Consumers using smart phones are not using them just for business and productivity applications -- they are using them to view mobile video, mobile games and wireless Web access, according to research from Seattle-based M:Metrics, a mobile marketing consulting company. In France and Germany nearly half of smart-phone owners last quarter sent a video over the phone network, M:Metrics said. "Mass market Symbian devices have flooded the European market," said Seamus McAteer, senior analyst and chief product architect of M:Metrics. "The smart phones in the hands of U.S. consumers are high-end devices produced by Palm and RIM."

The United States, interestingly, lags behind Europe in smart-phone usage, with just 2 percent of the population using the devices. Britain leads all countries, with 6.6 percent of the populace employing smart-phone devices. France and Germany are just behind the United Kingdom. New devices coming to market may change the dynamics, however.

Researchers said content providers who use this new mobile Internet marketing model benefit from its networking effect wherein users discover new, pay-to-play services through mobile search and advertising and then spread the word themselves, as they push links for their favorite sites to each other.

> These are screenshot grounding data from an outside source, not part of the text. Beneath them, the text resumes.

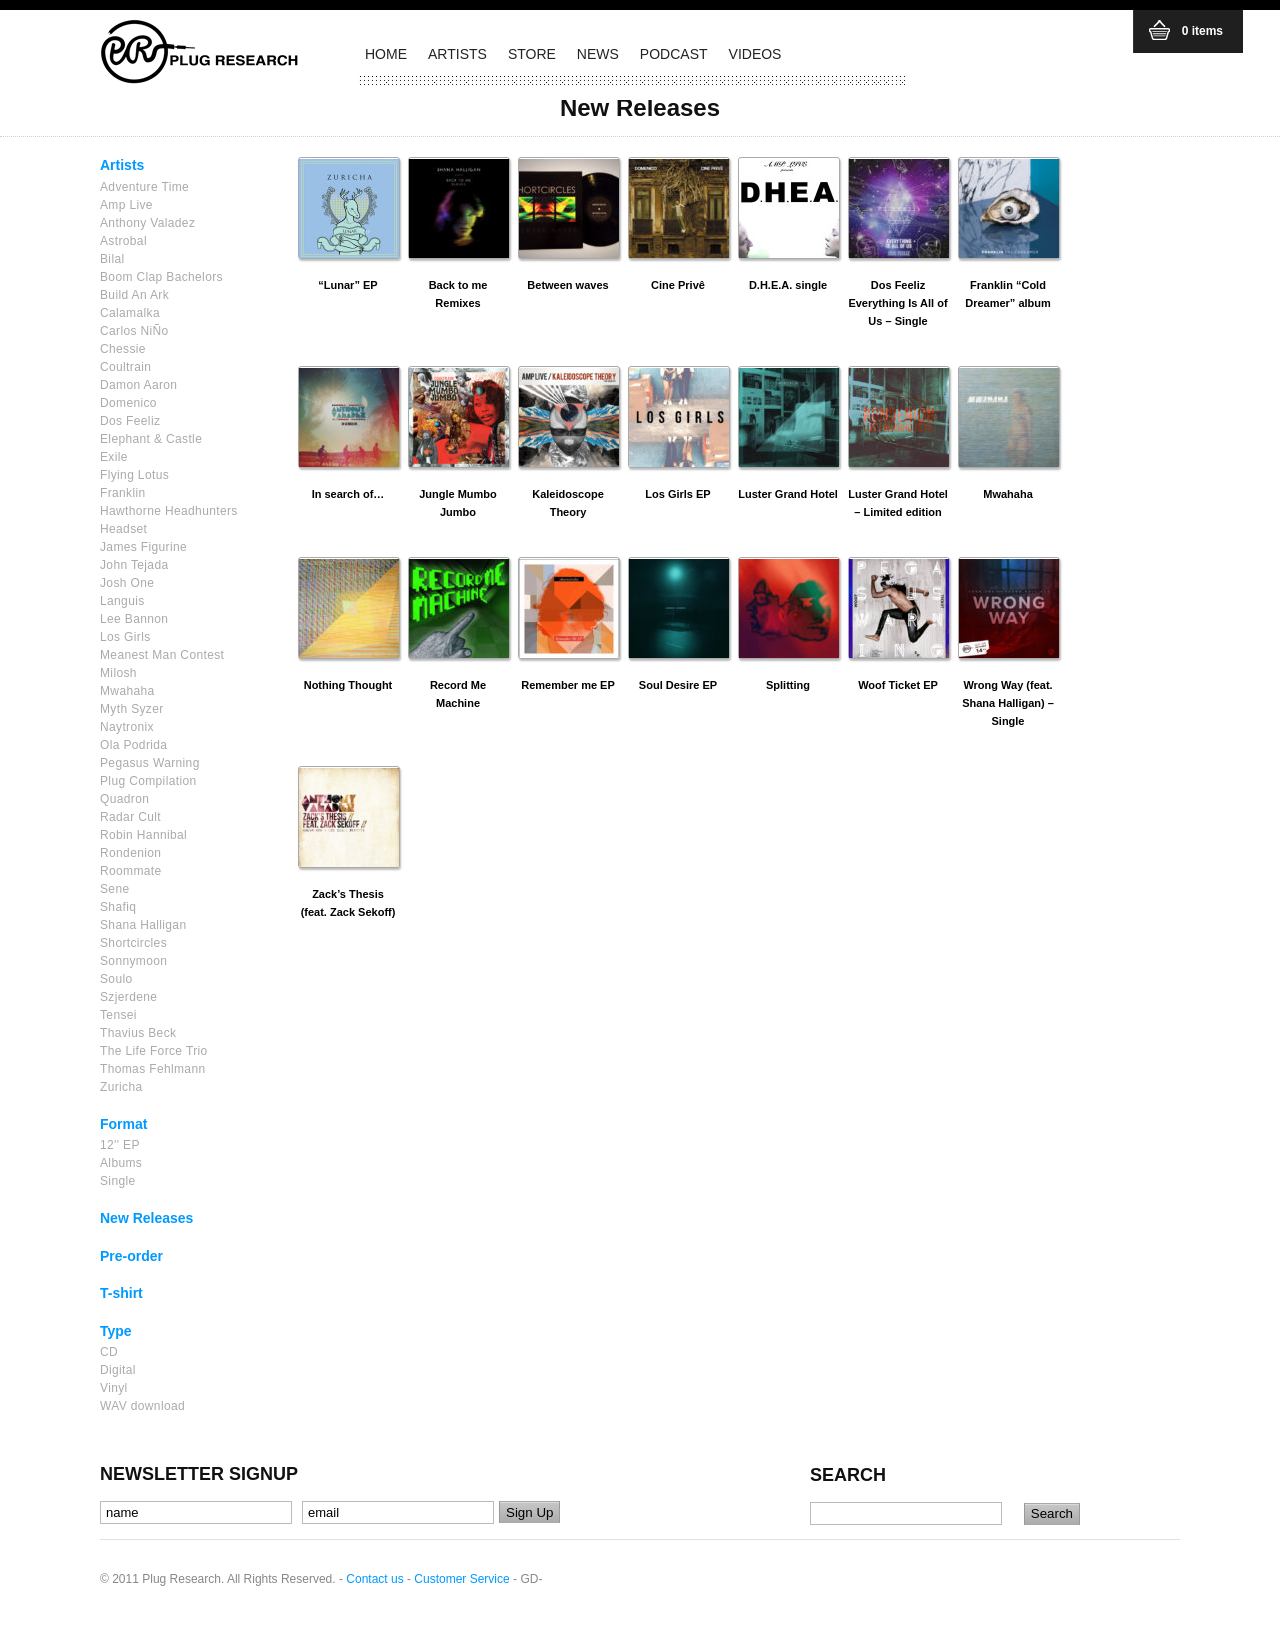 This screenshot has height=1637, width=1280. Describe the element at coordinates (131, 1256) in the screenshot. I see `Pre-order` at that location. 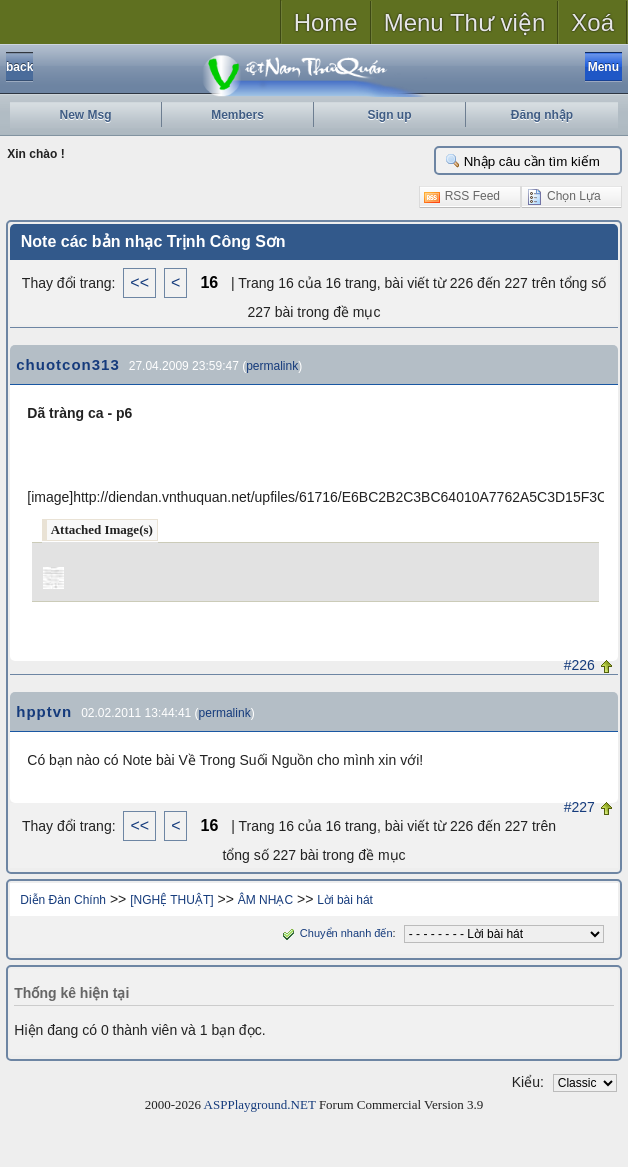 I want to click on Members, so click(x=237, y=115).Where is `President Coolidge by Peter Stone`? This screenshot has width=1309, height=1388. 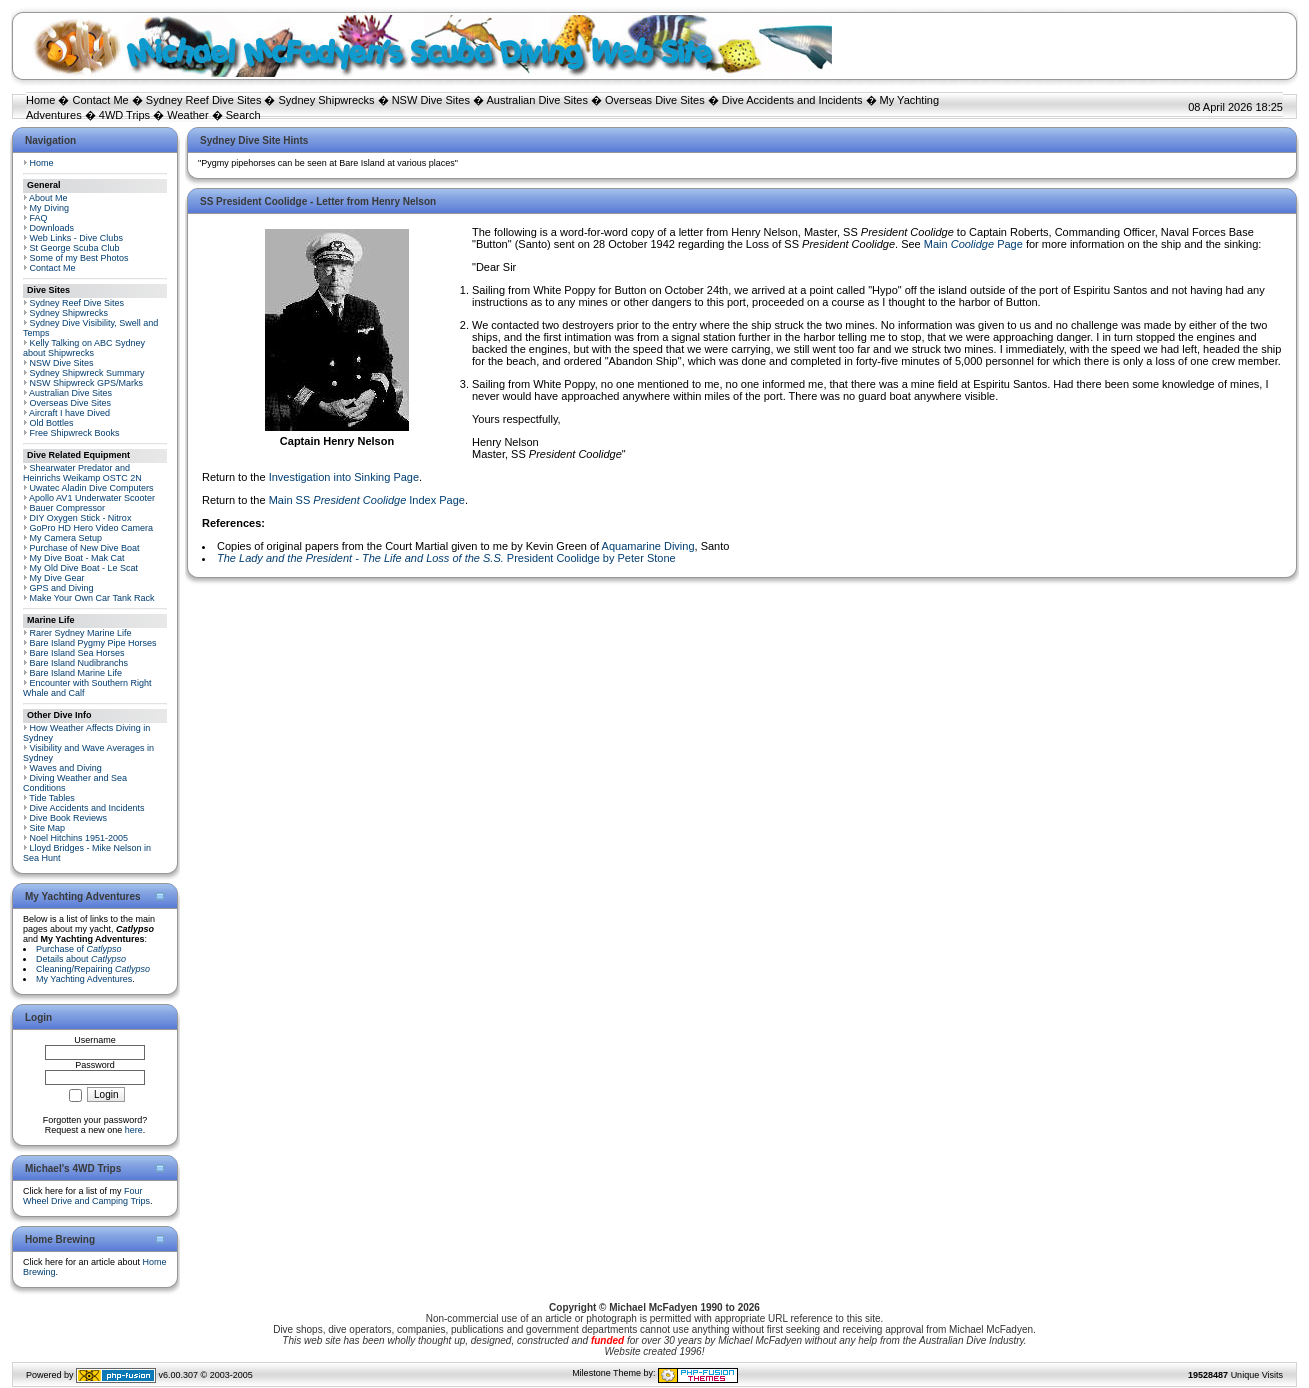 President Coolidge by Peter Stone is located at coordinates (446, 558).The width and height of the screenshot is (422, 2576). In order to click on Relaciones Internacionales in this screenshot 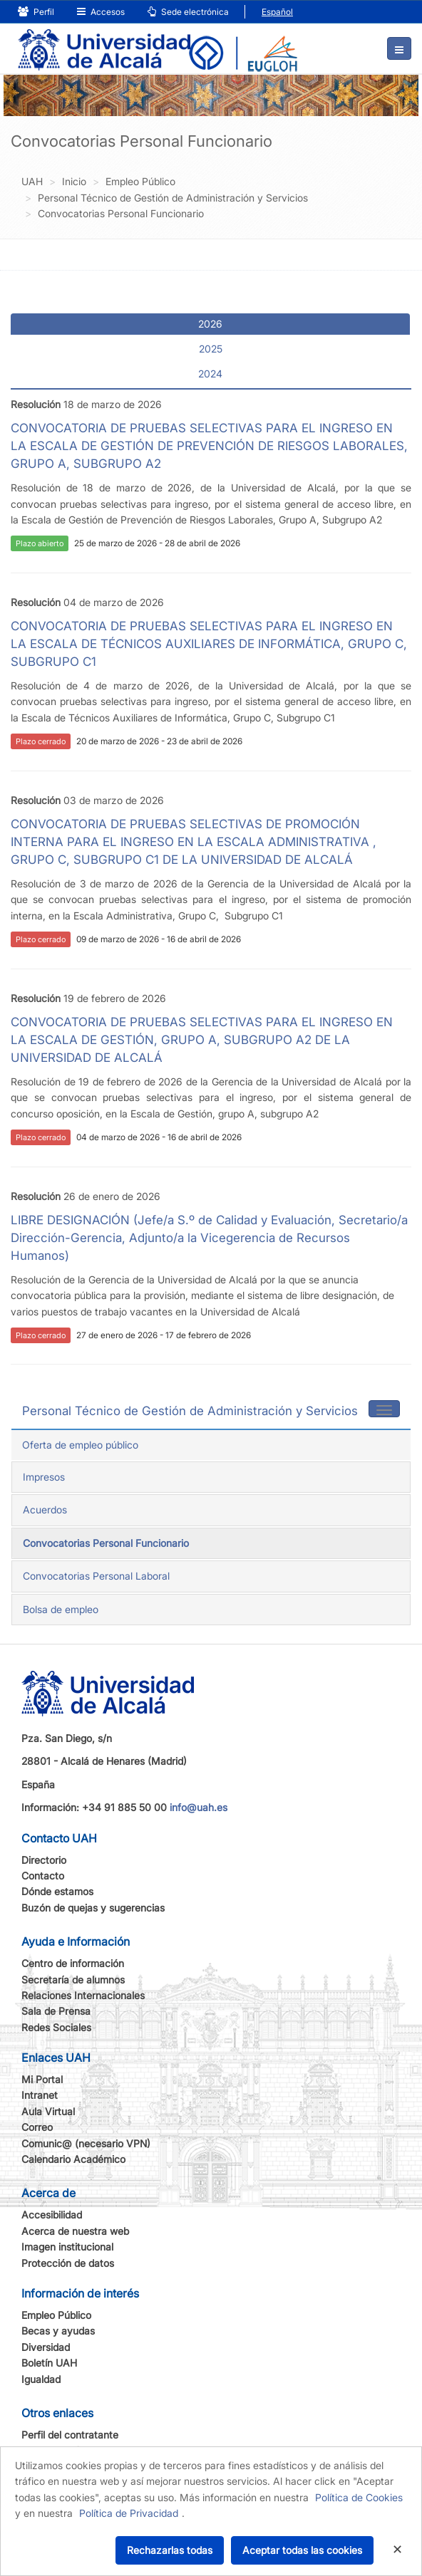, I will do `click(83, 1995)`. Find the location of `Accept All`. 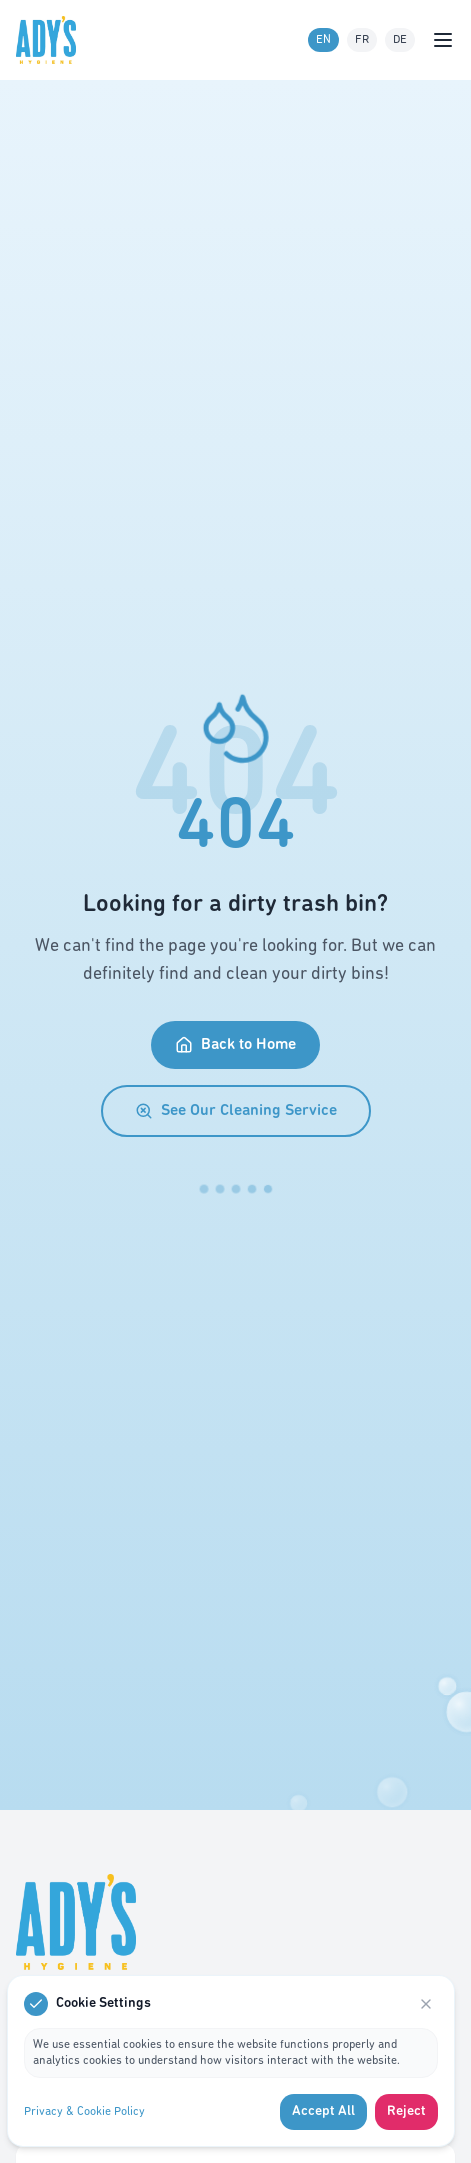

Accept All is located at coordinates (323, 2111).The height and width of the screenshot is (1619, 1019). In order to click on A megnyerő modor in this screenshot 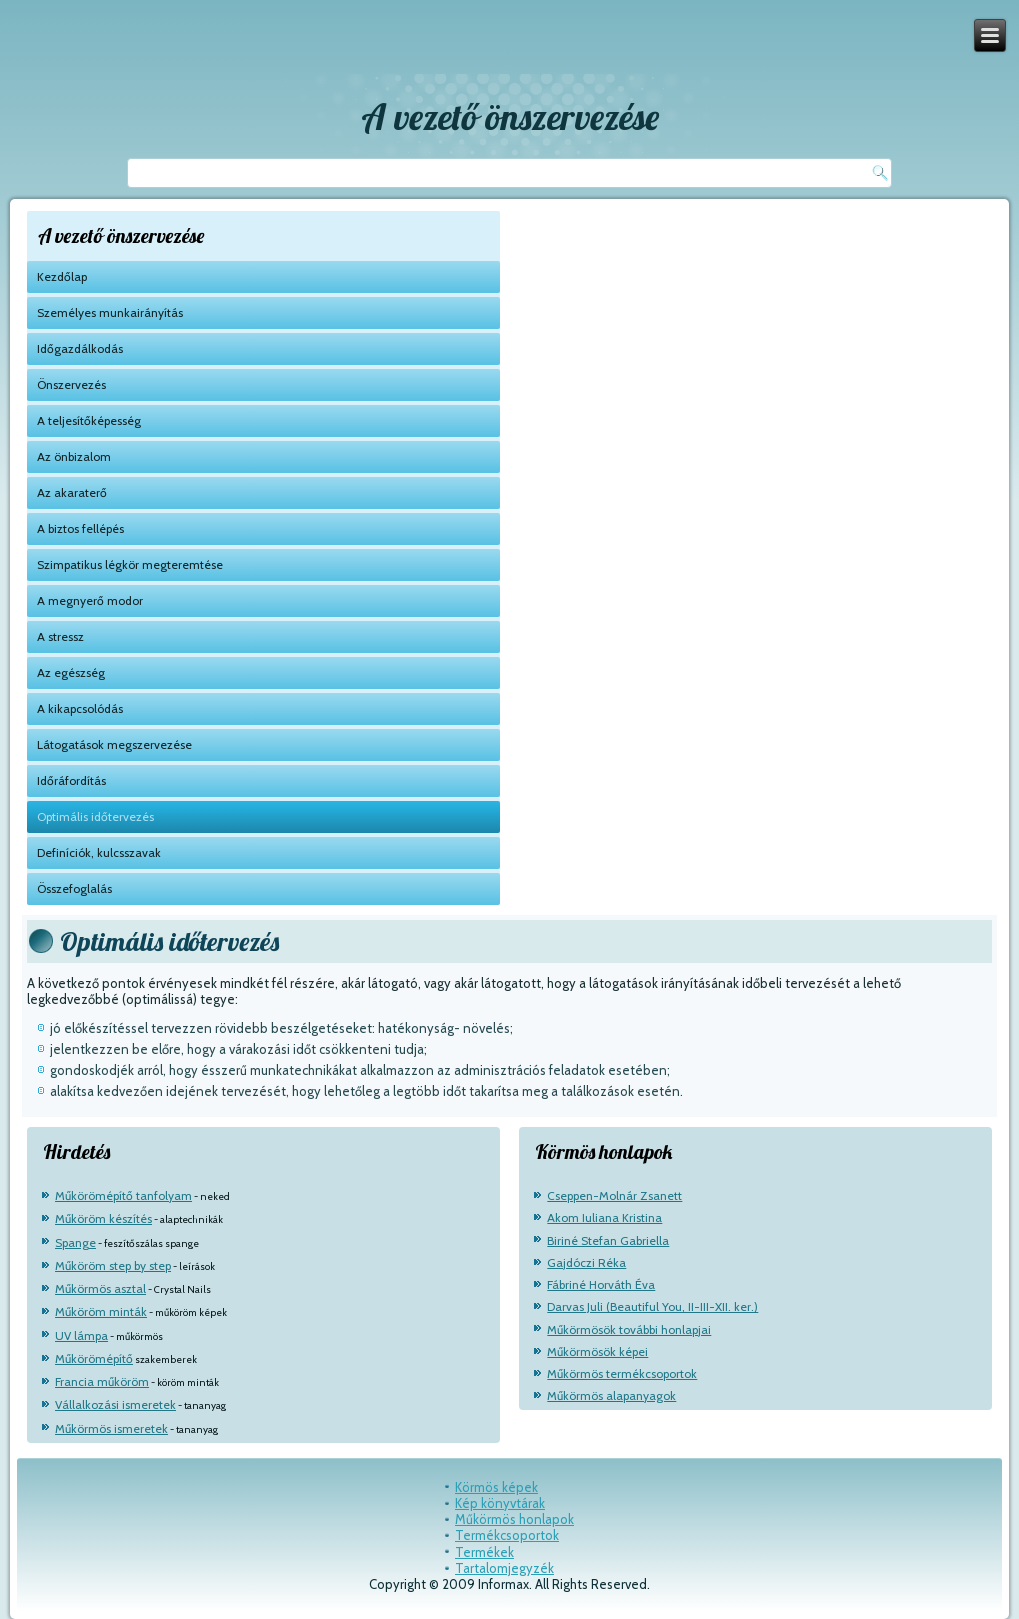, I will do `click(90, 600)`. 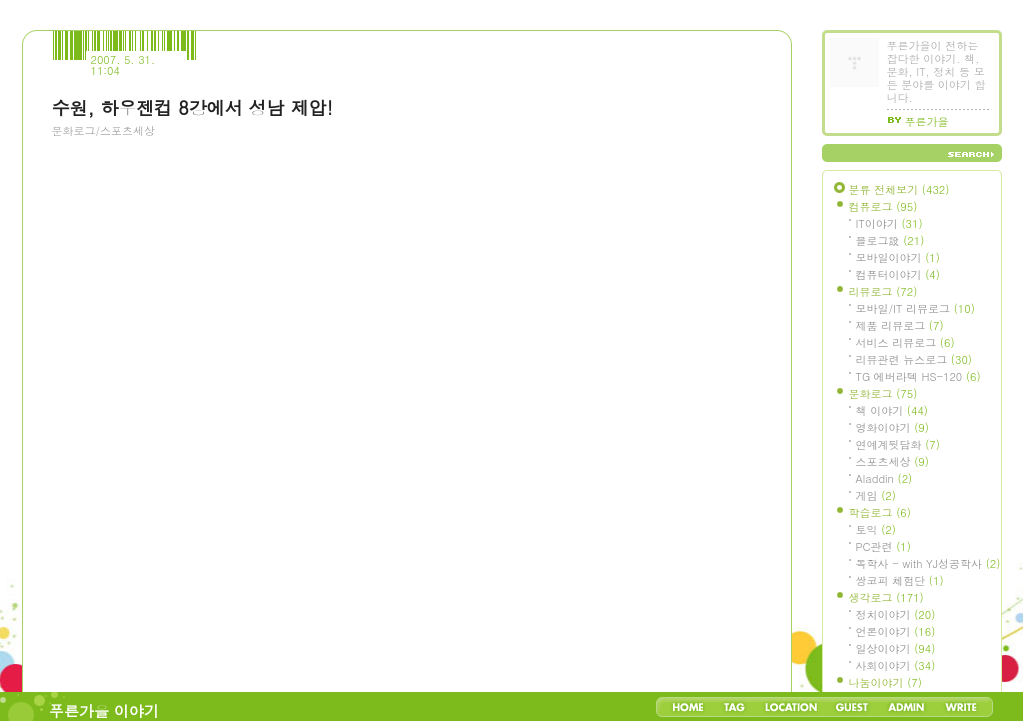 What do you see at coordinates (883, 393) in the screenshot?
I see `문화로그` at bounding box center [883, 393].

"Our first quarter results are in direct contrast with recent news from companies reliant on subscriptions that have seen their incomes fall as the public's irritation and distrust of subscriptions rises to an all time high," said Anderson.

This is a real win for organizations deploying mobile data applications, too, Andy Feit, vice president of mobile content developer Adomo Inc., based in Cupertino, Calif., told Networking. The pay-to-play applications are allowing content distributors to leverage the existing infrastructure. Over time, that will drive down costs for all users.

Feit said that, until recently, the industry has been concentrating on mobile data access, getting e-mail to the mobile professional to improve responsiveness to customer inquiries. "But, just giving someone a BlackBerry or a Treo won't solve all the challenges of remote worker productivity -- the key is to fully integrate the voice tools and voice data as well," said Feit.